Table 6.1 The Debt Glide Path

Net Worth Relative to Income The Alternative Glide Path Suggestion
<50% 1-year income Debt may add considerable risk and should be minimized.
50% to 2x Keep a debt-to-asset ratio under 65%.
2x to 5x Move your debt ratio toward 40%.
5x to 30x Move your debt ratio toward 25%.
>30x Debt may not be needed and may not be worth the risk.

We then established ground rules, including:

  1. All debt is not equal: There are different types of debt.
  2. Your rate of return for paying down debt is exactly equal to your after-tax cost of debt.
  3. Sh*t happens—Value liquidity.
  4. Yes, you can—save.
  5. Compounding matters to the upside and downside.
  6. The past is the past. Focus on the future.
  7. Behavioral economics matters.

After we examined the ground rules and outlined a glide path, we looked at historic returns as a reference point for discussion. As I said from the start, I cannot predict the future, but I can demonstrate what you need to believe in order to believe that a comprehensive balanced strategy that includes debt is better than a no-debt strategy.

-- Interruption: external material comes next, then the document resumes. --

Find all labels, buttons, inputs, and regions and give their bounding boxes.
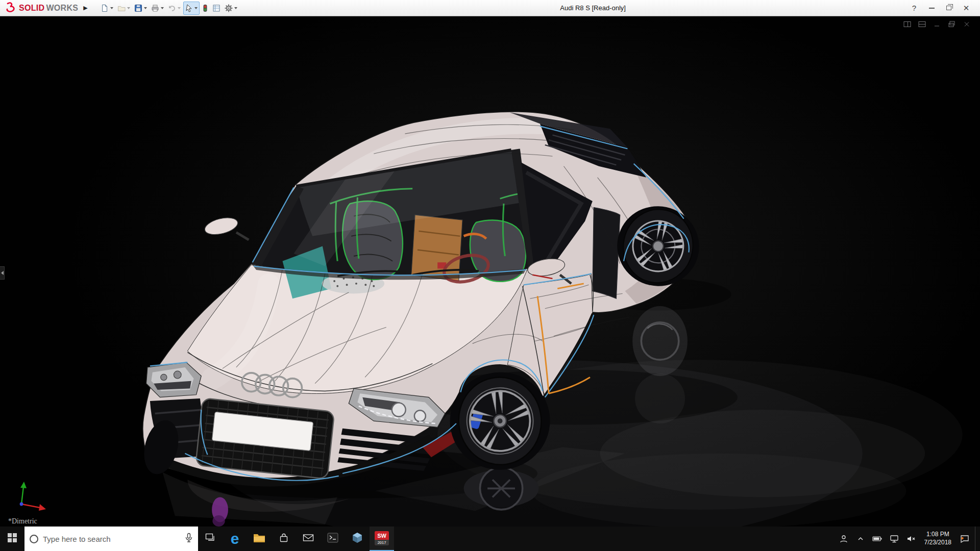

We agreed these are the things we don't know:

  1. Your future income
  2. Your future savings rate
  3. Your future rate of return, on investment assets or on your home
  4. Future interest rates
  5. Future inflation rates

What we do know:

  1. By paying down debt, you get a rate of return equal to the after-tax cost of debt.
  2. Liquidity is valuable.
  3. But unfortunately, we don't really know how valuable it is until we need it. By this, I mean that while we can easily recognize it is valuable, we can't quantify exactly how valuable.
  4. The value of an asset is independent of the financing in place around that asset.
    1. An asset is worth what an asset is worth.
    2. Your house is worth whatever your house is worth. The same is true with a car, a boat, or anything else. You have to separate the financing of an asset from the value of the asset.

With this foundation in place, let's dive in and test the ideas we have covered so far against conventional wisdom.

The Big Picture—Debt Can Be Valuable

If you anticipate that on average and over time, your investments will return a rate that is higher than your after-tax cost of debt, the L.I.F.E. glide path will always add value relative to the no-debt approach.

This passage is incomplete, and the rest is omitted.